Bugünümüzün dünden, yarınımızın bugünden daha iyi olması için çalışmamızın bir kanaatsizlik olmadığını; aksine bunun için çaba harcamamız gerektiğini biliriz. Çalışmanın, düşünmenin, akletmenin kanaate, sahip olduklarımızın farkında olmaya engel olması şöyle dursun; bu gerçek bir teşekkürdür. Sorun, sınır tanımamaktır. Sorun, hak edip etmediğimize bakmadan her şeye sahip olmayı istemek, kendimizi hak sahibi görmektir. Sorun yapmadığımız işin, girmediğimiz dersin ücretini istemek, talep edebilmektir. Karşımızdaki insanın duygularını, duyarlılıklarını çıkar sağlayabileceğimiz bir zemine dönüştürmek, zaaflarından yararlanarak yarar temin etmek, insanlığını sömürmek; duygularını hiçe saymaktır. İrademizi rafa kaldırmak, kendimize söz geçirememektir. Aklımızın terazisini kaybetmek, vicdanımızın bozulmasına bilerek ya da bilmeyerek destek olmak, göz yummak, rıza göstermek, üç maymunu oynamaktır.
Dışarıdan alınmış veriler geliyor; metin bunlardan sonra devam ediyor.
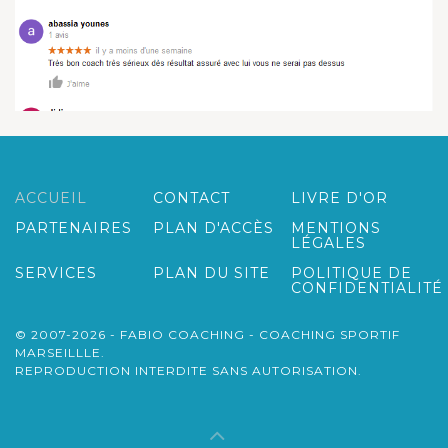
ACCUEIL
CONTACT
LIVRE D'OR
PARTENAIRES
PLAN D'ACCÈS
MENTIONS
LÉGALES
SERVICES
PLAN DU SITE
POLITIQUE DE
CONFIDENTIALITÉ
© 2007-2026 - FABIO COACHING - COACHING SPORTIF
MARSEILLLE.
REPRODUCTION INTERDITE SANS AUTORISATION.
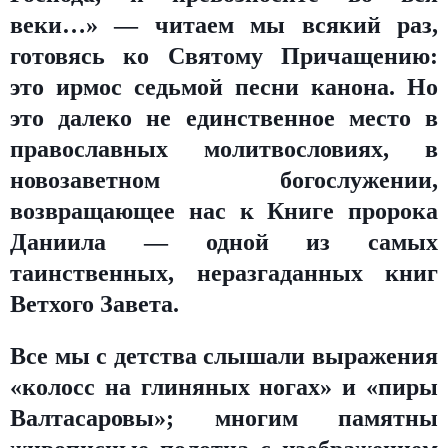
веки…» — читаем мы всякий раз,
готовясь ко Святому Причащению:
это ирмос седьмой песни канона. Но
это далеко не единственное место в
православных молитвословиях, в
новозаветном богослужении,
возвращающее нас к Книге пророка
Даниила — одной из самых
таинственных, неразгаданных книг
Ветхого Завета.
Все мы с детства слышали выражения
«колосс на глиняных ногах» и «пиры
Валтасаровы»; многим памятны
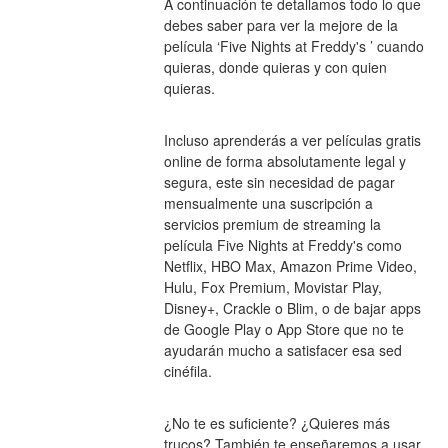
A continuación te detallamos todo lo que 
debes saber para ver la mejore de la 
película ‘Five Nights at Freddy's ’ cuando 
quieras, donde quieras y con quien 
quieras.
Incluso aprenderás a ver películas gratis 
online de forma absolutamente legal y 
segura, este sin necesidad de pagar 
mensualmente una suscripción a 
servicios premium de streaming la 
película Five Nights at Freddy's como 
Netflix, HBO Max, Amazon Prime Video, 
Hulu, Fox Premium, Movistar Play, 
Disney+, Crackle o Blim, o de bajar apps 
de Google Play o App Store que no te 
ayudarán mucho a satisfacer esa sed 
cinéfila.
¿No te es suficiente? ¿Quieres más 
trucos? También te enseñaremos a usar 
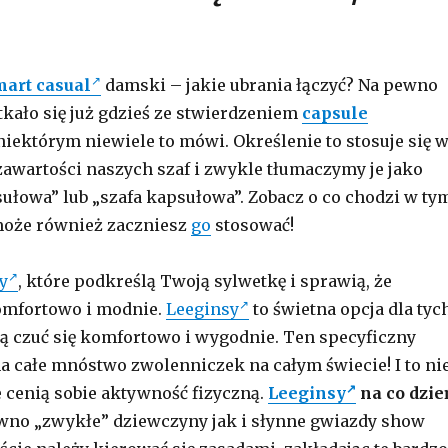
mart casual
damski – jakie ubrania łączyć? Na pewno
tkało się już gdzieś ze stwierdzeniem
capsule
 niektórym niewiele to mówi. Określenie to stosuje się 
zawartości naszych szaf i zwykle tłumaczymy je jako
ułowa” lub „szafa kapsułowa”. Zobacz o co chodzi w ty
 może również zaczniesz
go
stosować!
y
, które podkreślą Twoją sylwetkę i sprawią, że
omfortowo i modnie.
Leeginsy
to świetna opcja dla tych
ją czuć się komfortowo i wygodnie. Ten specyficzny
a całe mnóstwo zwolenniczek na całym świecie! I to ni
e cenią sobie aktywność fizyczną.
Leeginsy
na co dzie
wno „zwykłe” dziewczyny jak i słynne gwiazdy show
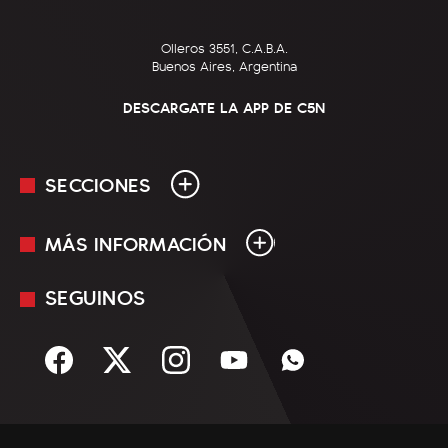
Olleros 3551, C.A.B.A.
Buenos Aires, Argentina
DESCARGATE LA APP DE C5N
SECCIONES
MÁS INFORMACIÓN
En Vivo
Minuto Uno
SEGUINOS
Mediakit
Política
Términos y condiciones
Sociedad
Rss
Economía
Enfoque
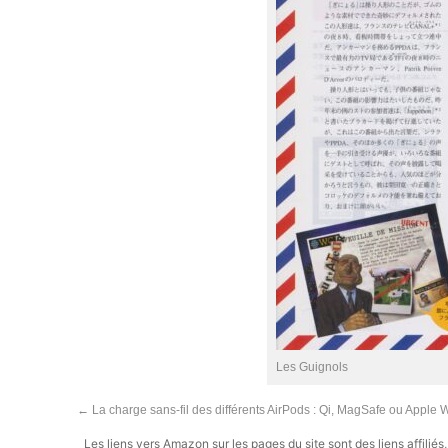
Les Guignols
←
La charge sans-fil des différents AirPods : Qi, MagSafe ou Apple 
Les liens vers Amazon sur les pages du site sont des liens affilié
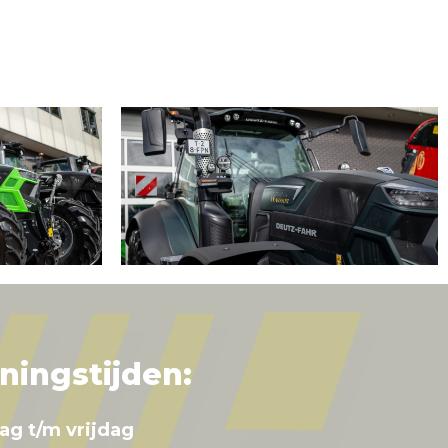
ningstijden:
ag t/m vrijdag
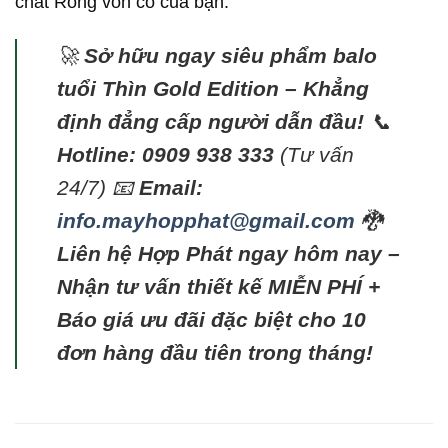
chất Rồng vốn có của bạn.
🚀
Sở hữu ngay siêu phẩm balo
tuổi Thìn Gold Edition – Khẳng
định đẳng cấp người dẫn đầu!
📞
Hotline: 0909 938 333
(Tư vấn
24/7) 📧
Email:
info.mayhopphat@gmail.com
🐉
Liên hệ Hợp Phát ngay hôm nay –
Nhận tư vấn thiết kế MIỄN PHÍ +
Báo giá ưu đãi đặc biệt cho 10
đơn hàng đầu tiên trong tháng!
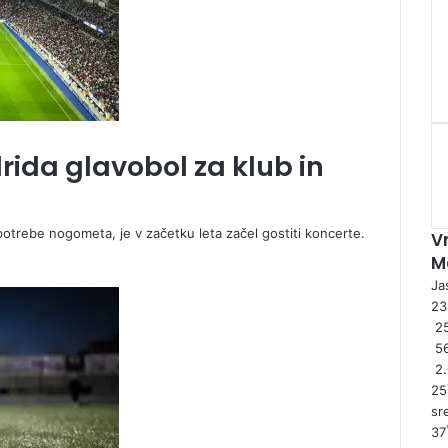
rida glavobol za klub in
 potrebe nogometa, je v začetku leta začel gostiti koncerte.
V
M
Ja
2
25
5
2
25
sr
37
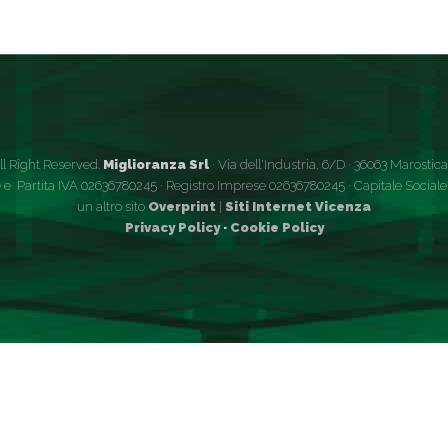
ll Right Reserved.
Miglioranza Srl
· Via dell'Industria, 6/D · 36063 Marostica (
 e Partita IVA 02636780245 · Registro Imprese 02636780245 · Capitale Sociale €
un altro sito
Overprint
|
Siti Internet Vicenza
Privacy Policy
·
Cookie Policy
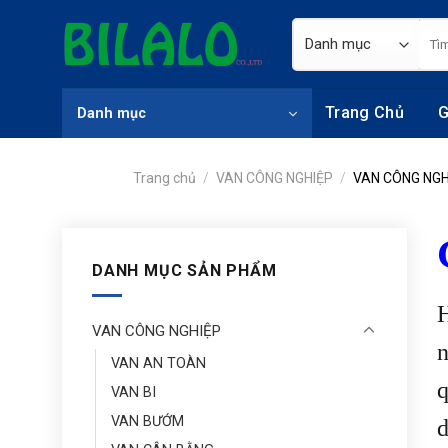
Skip
Tìm
to
kiếm
content
Trang Chủ
G
Danh mục
Trang chủ
/
VAN CÔNG NGHIỆP
/
VAN CÔNG NGH
DANH MỤC SẢN PHẨM
VAN CÔNG NGHIỆP
n
VAN AN TOÀN
q
VAN BI
VAN BƯỚM
d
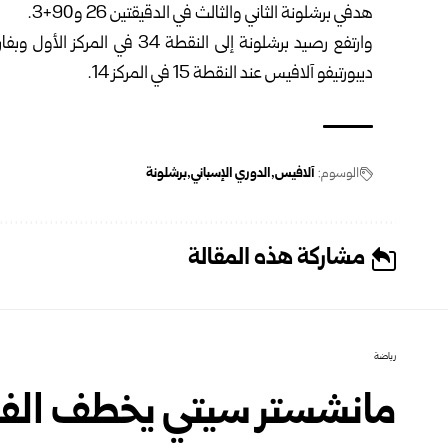
هدفي برشلونة الثاني والثالث في الدقيقتين 26 و90+3.
وارتفع رصيد برشلونة إلى النقط
ديبورتيفو آلافيس عند النقطة 15 في المركز 14.
الوسوم:
آلافيس
الدوري الإسباني
برشلونة
مشاركة هذه المقالة
رياضة
مانشستر سيتي يخطف الفوز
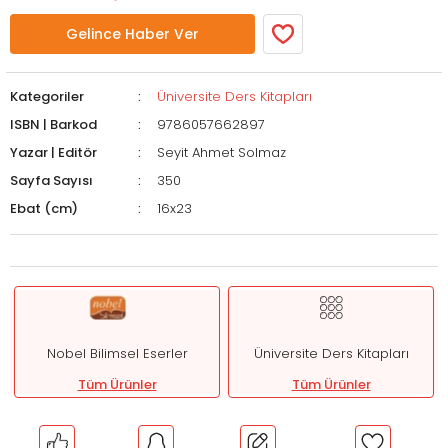
Gelince Haber Ver
Kategoriler
Üniversite Ders Kitapları
ISBN | Barkod
9786057662897
Yazar | Editör
Seyit Ahmet Solmaz
Sayfa Sayısı
350
Ebat (cm)
16x23
Nobel Bilimsel Eserler
Üniversite Ders Kitapları
Tüm Ürünler
Tüm Ürünler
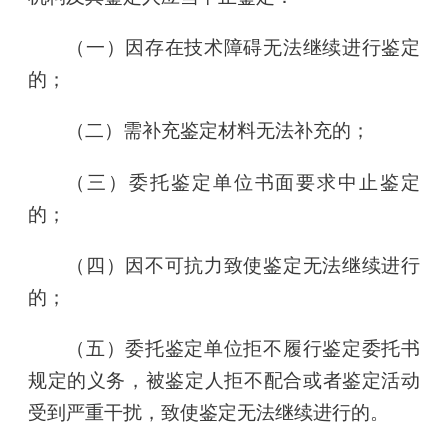
（一）因存在技术障碍无法继续进行鉴定
的；
（二）需补充鉴定材料无法补充的；
（三）委托鉴定单位书面要求中止鉴定
的；
（四）因不可抗力致使鉴定无法继续进行
的；
（五）委托鉴定单位拒不履行鉴定委托书
规定的义务，被鉴定人拒不配合或者鉴定活动
受到严重干扰，致使鉴定无法继续进行的。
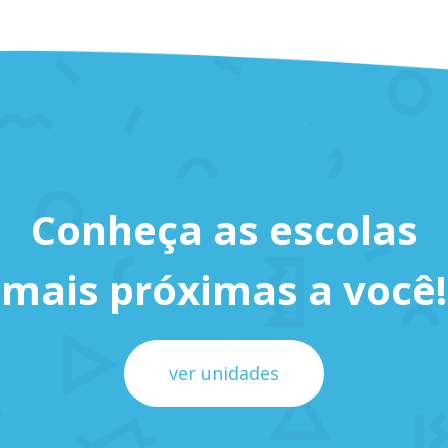
Conheça as escolas
mais próximas a você!
ver unidades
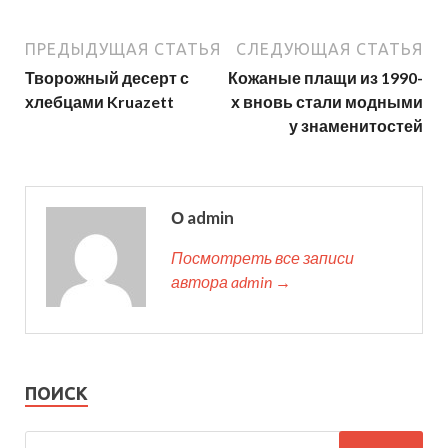
ПРЕДЫДУЩАЯ СТАТЬЯ
СЛЕДУЮЩАЯ СТАТЬЯ
Творожный десерт с
Кожаные плащи из 1990-
хлебцами Kruazett
х вновь стали модными
у знаменитостей
О admin
Посмотреть все записи
автора admin →
ПОИСК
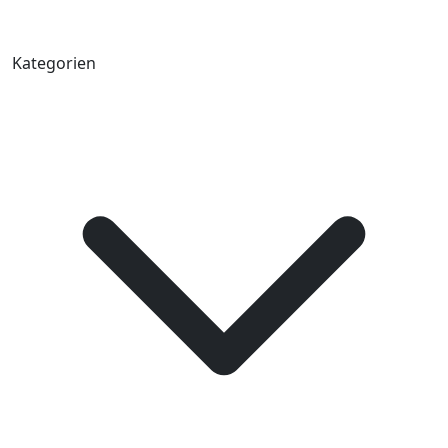
Kategorien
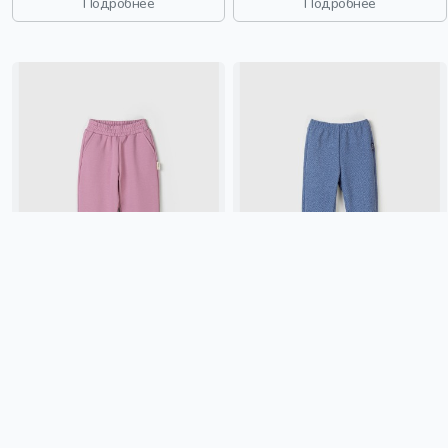
Подробнее
Подробнее
мальчики, дети
ДЖОГГЕРЫ ОБЛЕГЧЕННЫЕ
ДЖОГГЕРЫ "ДЕНИМ" ИЗ
"ОРХИДЕЯ" С КАРМАНАМИ
ФАКТУРНОГО ФЛИСА
1 259 ₽
1 399 ₽
BUNGLY
орхидея, россия,
BUNGLY
деним, флис, россия,
облегченные, карман,
фактурные, повседневный,
повседневный, девочки, малыши,
мальчики, малыши, дошкольники,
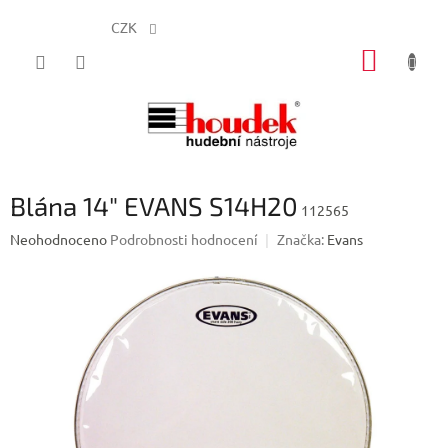
CZK
Přejít
NÁKUP
na
obsah
KOŠÍK
Blána 14" EVANS S14H20
112565
Průměrné
Neohodnoceno
Podrobnosti hodnocení
Značka:
Evans
hodnocení
produktu
je
0,0
z
5
hvězdiček.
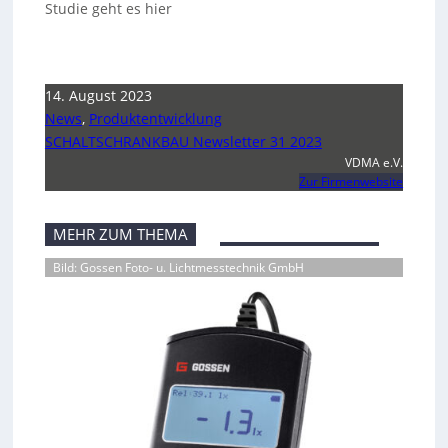
Studie geht es hier
14. August 2023
News
,
Produktentwicklung
SCHALTSCHRANKBAU Newsletter 31 2023
VDMA e.V.
Zur Firmenwebsite
MEHR ZUM THEMA
Bild: Gossen Foto- u. Lichtmesstechnik GmbH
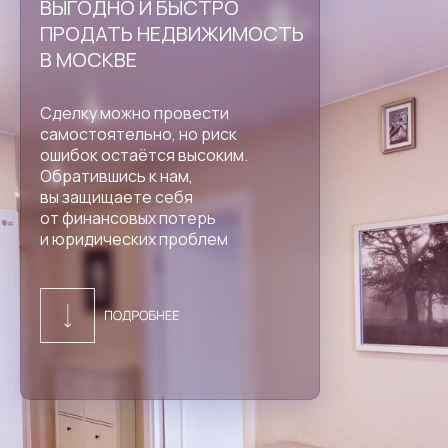
ВЫГОДНО И БЫСТРО
ПРОДАТЬ НЕДВИЖИМОСТЬ
В МОСКВЕ
Сделку можно провести
самостоятельно, но риск
ошибок остаётся высоким.
Обратившись к нам,
вы защищаете себя
от финансовых потерь
и юридических проблем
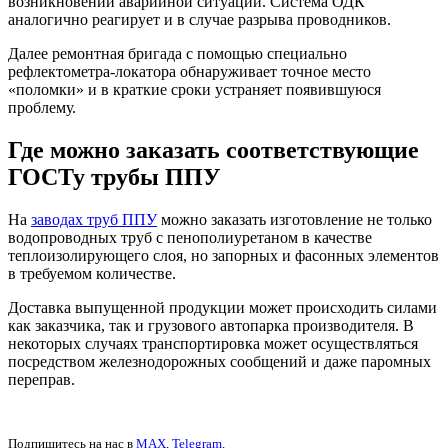
возникновении аварийной ситуации. Система ОДК
аналогично реагирует и в случае разрыва проводников.
Далее ремонтная бригада с помощью специально
рефлектометра-локатора обнаруживает точное место
«поломки» и в краткие сроки устраняет появившуюся
проблему.
Где можно заказать соответствующие
ГОСТу трубы ППУ
На
заводах труб ППУ
можно заказать изготовление не только
водопроводных труб с пенополиуретаном в качестве
теплоизолирующего слоя, но запорных и фасонных элементов
в требуемом количестве.
Доставка выпущенной продукции может происходить силами
как заказчика, так и грузового автопарка производителя. В
некоторых случаях транспортировка может осуществляться
посредством железнодорожных сообщений и даже паромных
переправ.
Подпишитесь на нас в
MAX
,
Telegram
.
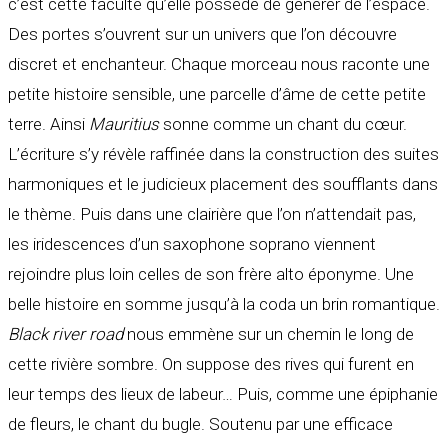
c’est cette faculté qu’elle possède de générer de l’espace.
Des portes s’ouvrent sur un univers que l’on découvre
discret et enchanteur. Chaque morceau nous raconte une
petite histoire sensible, une parcelle d’âme de cette petite
terre. Ainsi
Mauritius
sonne comme un chant du cœur.
L’écriture s’y révèle raffinée dans la construction des suites
harmoniques et le judicieux placement des soufflants dans
le thème. Puis dans une clairière que l’on n’attendait pas,
les iridescences d’un saxophone soprano viennent
rejoindre plus loin celles de son frère alto éponyme. Une
belle histoire en somme jusqu’à la coda un brin romantique.
Black river road
nous emmène sur un chemin le long de
cette rivière sombre. On suppose des rives qui furent en
leur temps des lieux de labeur… Puis, comme une épiphanie
de fleurs, le chant du bugle. Soutenu par une efficace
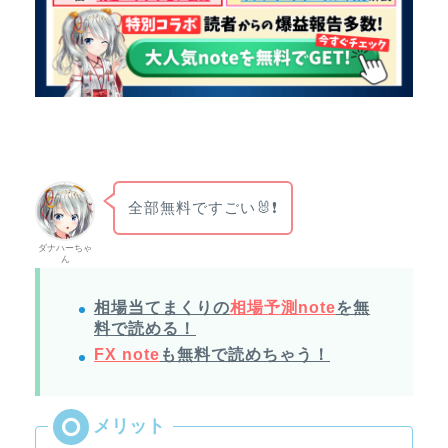
全部無料ですごい🐰❗
ダナハーちゃ
ん
相場当てまくりの
相場予測note
を無
料で読める！
FX note
も無料で読めちゃう！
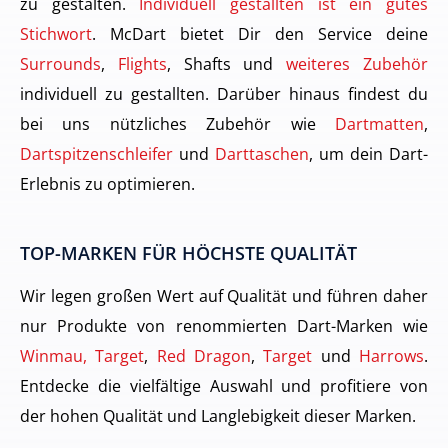
zu gestalten.
Individuell gestallten ist ein gutes
Stichwort
. McDart bietet Dir den Service deine
Surrounds
,
Flights
, Shafts und
weiteres Zubehör
individuell zu gestallten. Darüber hinaus findest du
bei uns nützliches Zubehör wie
Dartmatten
,
Dartspitzenschleifer
und
Darttaschen
, um dein Dart-
Erlebnis zu optimieren.
TOP-MARKEN FÜR HÖCHSTE QUALITÄT
Wir legen großen Wert auf Qualität und führen daher
nur Produkte von renommierten Dart-Marken wie
Winmau, Target
,
Red Dragon
,
Target
und
Harrows
.
Entdecke die vielfältige Auswahl und profitiere von
der hohen Qualität und Langlebigkeit dieser Marken.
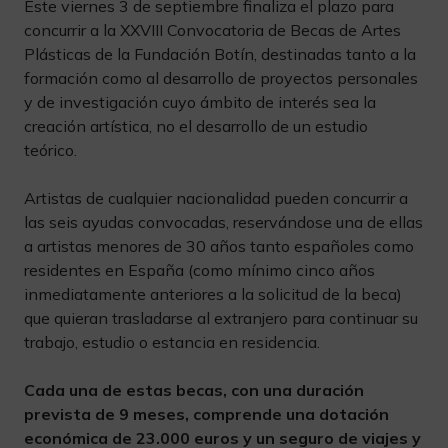
Este viernes 3 de septiembre finaliza el plazo para
concurrir a la XXVIII Convocatoria de Becas de Artes
Plásticas de la Fundación Botín, destinadas tanto a la
formación como al desarrollo de proyectos personales
y de investigación cuyo ámbito de interés sea la
creación artística, no el desarrollo de un estudio
teórico.
Artistas de cualquier nacionalidad pueden concurrir a
las seis ayudas convocadas, reservándose una de ellas
a artistas menores de 30 años tanto españoles como
residentes en España (como mínimo cinco años
inmediatamente anteriores a la solicitud de la beca)
que quieran trasladarse al extranjero para continuar su
trabajo, estudio o estancia en residencia.
Cada una de estas becas, con una duración
prevista de 9 meses, comprende una dotación
económica de 23.000 euros y un seguro de viajes y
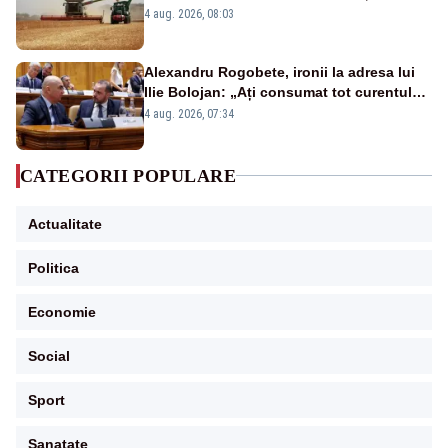
strategia pentru conservarea
4 aug. 2026, 08:03
biodiversității
Alexandru Rogobete, ironii la adresa lui
Ilie Bolojan: „Ați consumat tot curentul
urmărind șobolani imaginari”
4 aug. 2026, 07:34
CATEGORII POPULARE
Actualitate
Politica
Economie
Social
Sport
Sanatate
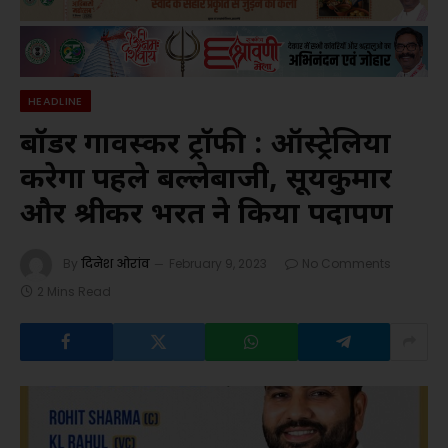
HEADLINE
बॉर्डर गावस्कर ट्रॉफी : ऑस्ट्रेलिया
करेगा पहले बल्लेबाजी, सूर्यकुमार
और श्रीकर भरत ने किया पदार्पण
By
दिनेश ओरांव
February 9, 2023
No Comments
2 Mins Read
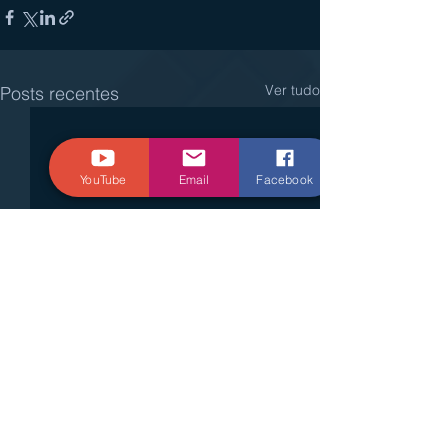
Ver tudo
Posts recentes
YouTube
Email
Facebook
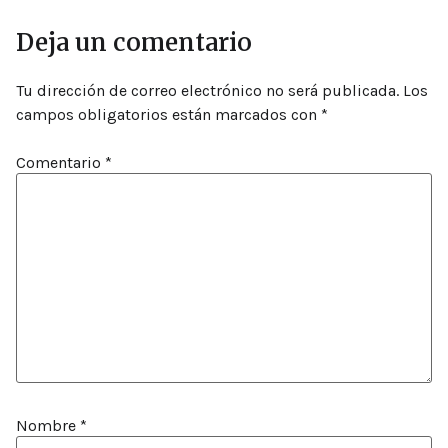
Deja un comentario
Tu dirección de correo electrónico no será publicada.
Los
campos obligatorios están marcados con
*
Comentario
*
Nombre
*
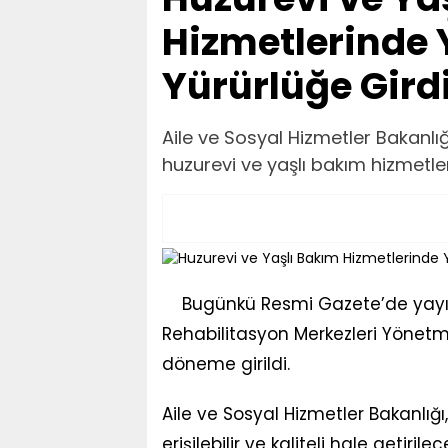
Hizmetlerinde
Yürürlüğe Gird
Aile ve Sosyal Hizmetler Bakanlığ
huzurevi ve yaşlı bakım hizmetle
Bugünkü Resmi Gazete’de yayım
Rehabilitasyon Merkezleri Yönetmel
döneme girildi.
Aile ve Sosyal Hizmetler Bakanlığı
erişilebilir ve kaliteli hale getirile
Kanaat, bir değer olarak en büyük zenginliğimizdir. Onu kaybettiğimizde, doğacak boşluğu ekonomik bir değer olan para ile doldurmaya çalışabilir, her şeyin merkezine parayı yerleştirebiliriz. Parayı araç olmaktan çıkarıp amaç haline getirdiğimizde aklımızın terazisi olan kalbimizi, vicdanımızı kaybederiz. Değerlerimizden, denge denetleme mekanizmamızdan uzaklaştığımızda, insanlığımız büyük yara alır, sorgulanır hale gelir. Bu bağlamda üstün zekâlı olmasına karşın otizm tanısı konulan çocuğun hikâyesi ibret verici olabilir. Çocuğuna otizm tanısı konulması nedeniyle kendileri de ilaç tedavisi görmeye başlayan bir anne ve baba vardır. Bu anne ve baba “iyi olacak hastanın ayağına doktor gelir” misali başka bir uzmanla karşılaştıklarında otizm tanılı çocuklarının aslında üstün zekâlı olduğunu öğrenirler. Bu durum, ailede tarifsiz bir sevinç meydana getirir. Bu gelişme anne ve babanın ilaç kullanmasına olan ihtiyacı ortadan kaldır, ebeveynleri normal hayata döndürür. Mezkûr örnekteki otizm tanısında bir kasıt olmaması tanıyı koyan kişinin uzmanlığını, para kazanma kastıyla bu tanıyı koyması ise insanlığını sorgulanır hale getirir. Buna değer olup olmadığı; bunun arzu edilip edilemeyeceği bize, vicdanlarımıza kalmış bir meseledir. Asıl olan çalışmak, sahip olduklarımızın farkına varabilmektir. En büyük zenginliğin kanaat olduğunu idrak edebilmektir.
İradesine sahip olup kendine söz geçirebilenlere aşk olsun.